WORK INSTRUCTIONS: Determine the count of lines containing "Image" in the entries below and return only that figure.

SUPPLIED DATA:
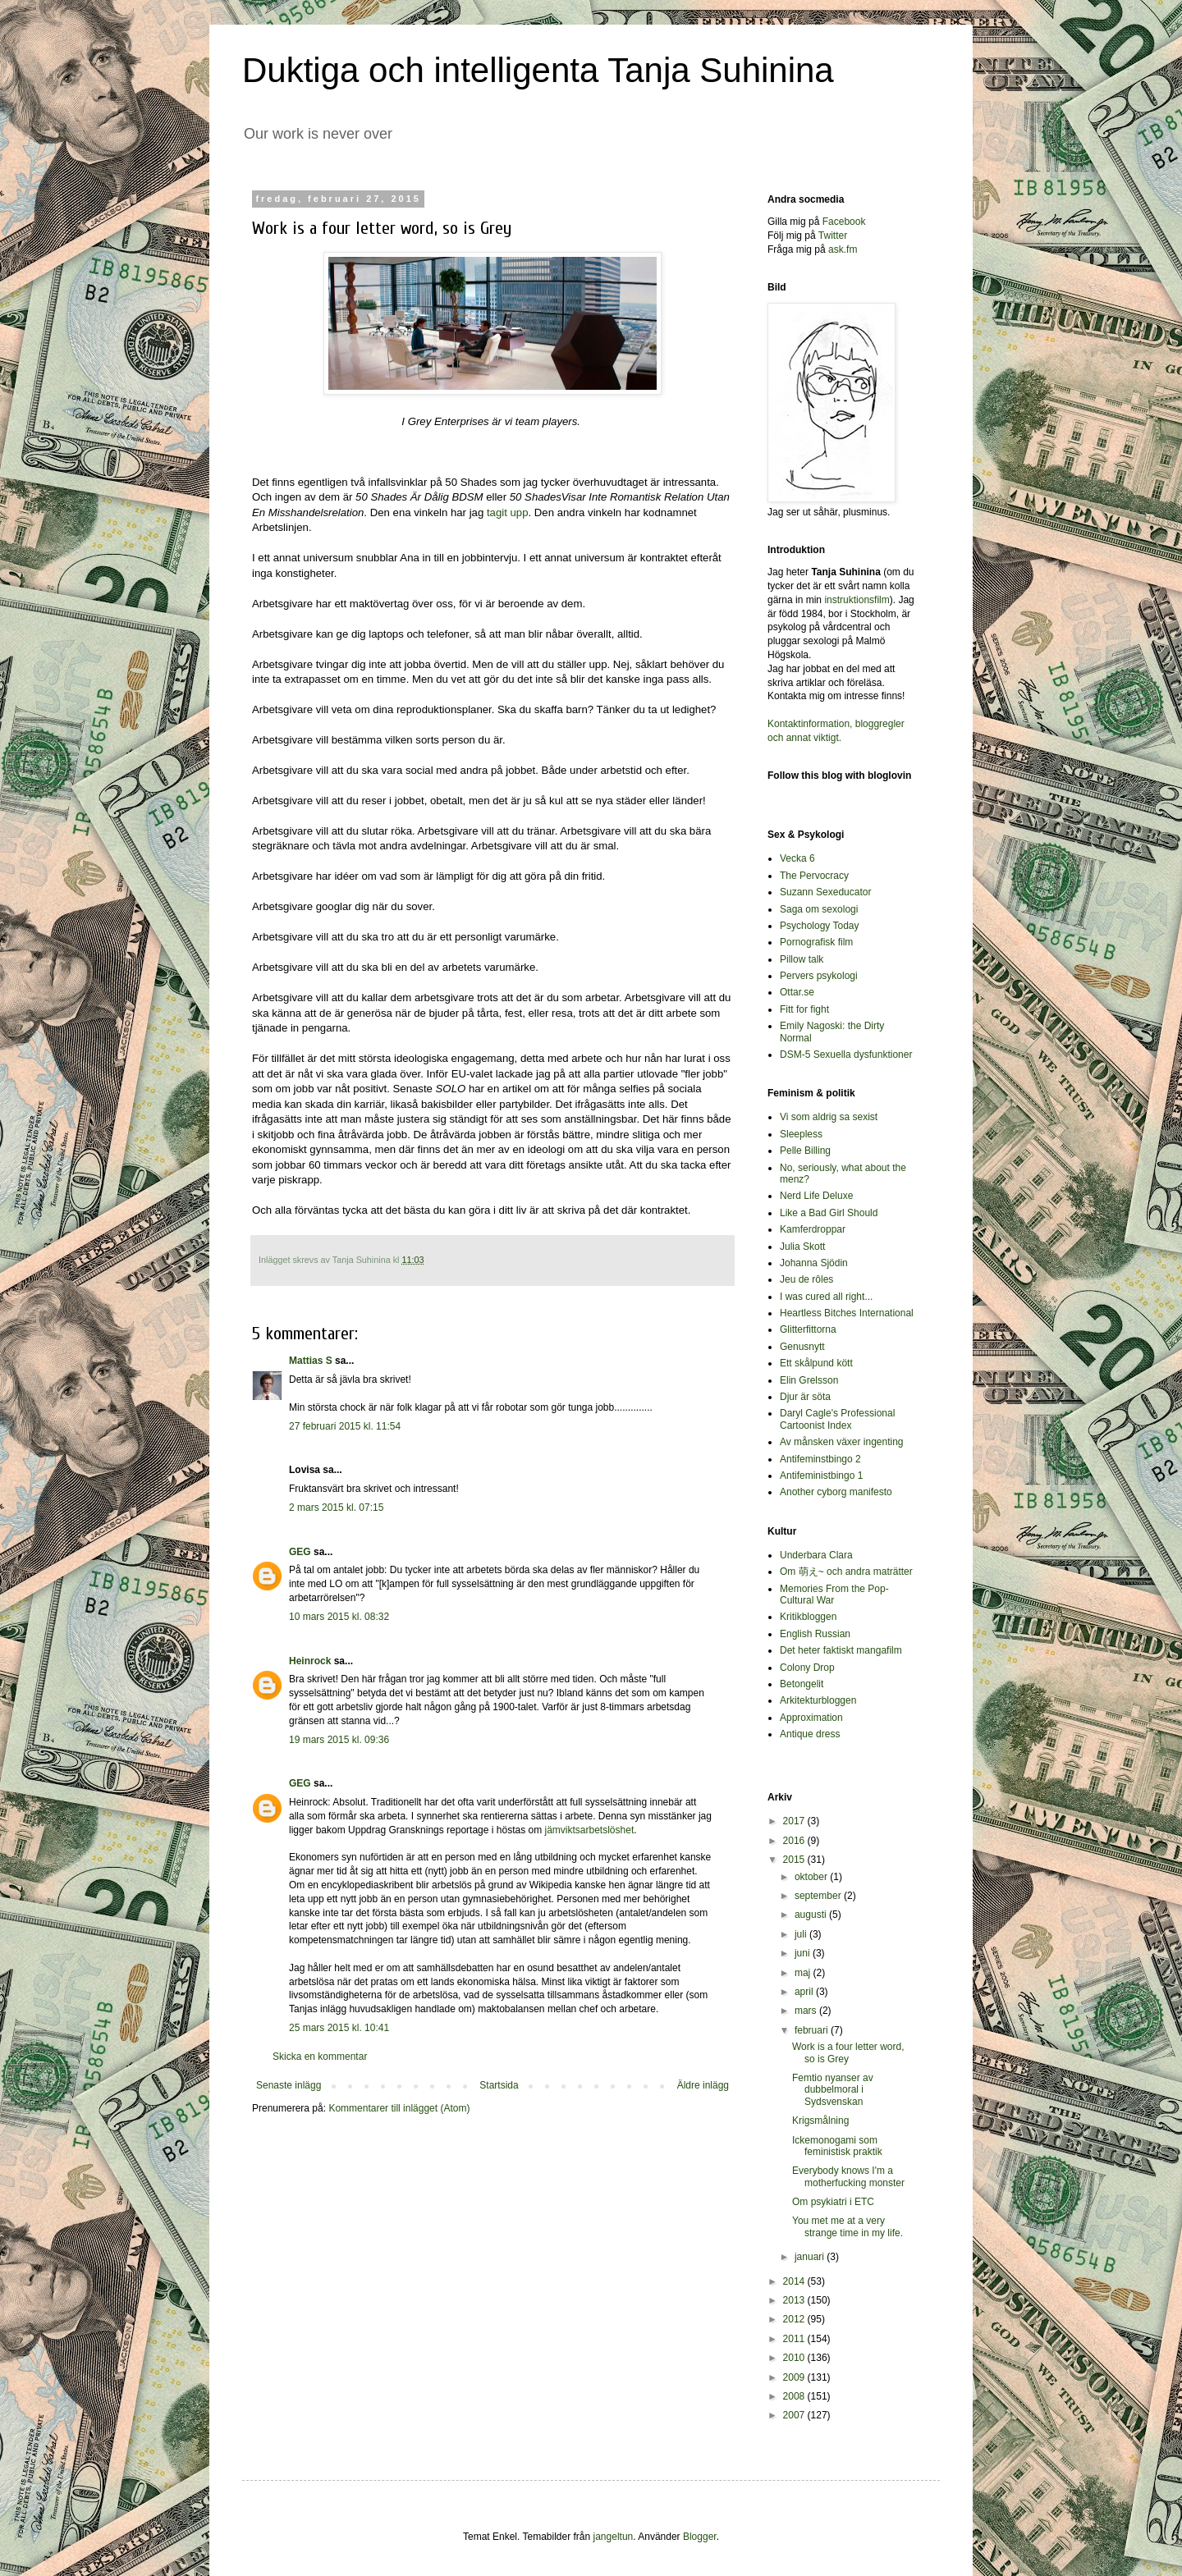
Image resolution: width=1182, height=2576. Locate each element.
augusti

---

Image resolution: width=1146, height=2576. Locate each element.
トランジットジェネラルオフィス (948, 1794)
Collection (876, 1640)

YOUR SOLUTION: 2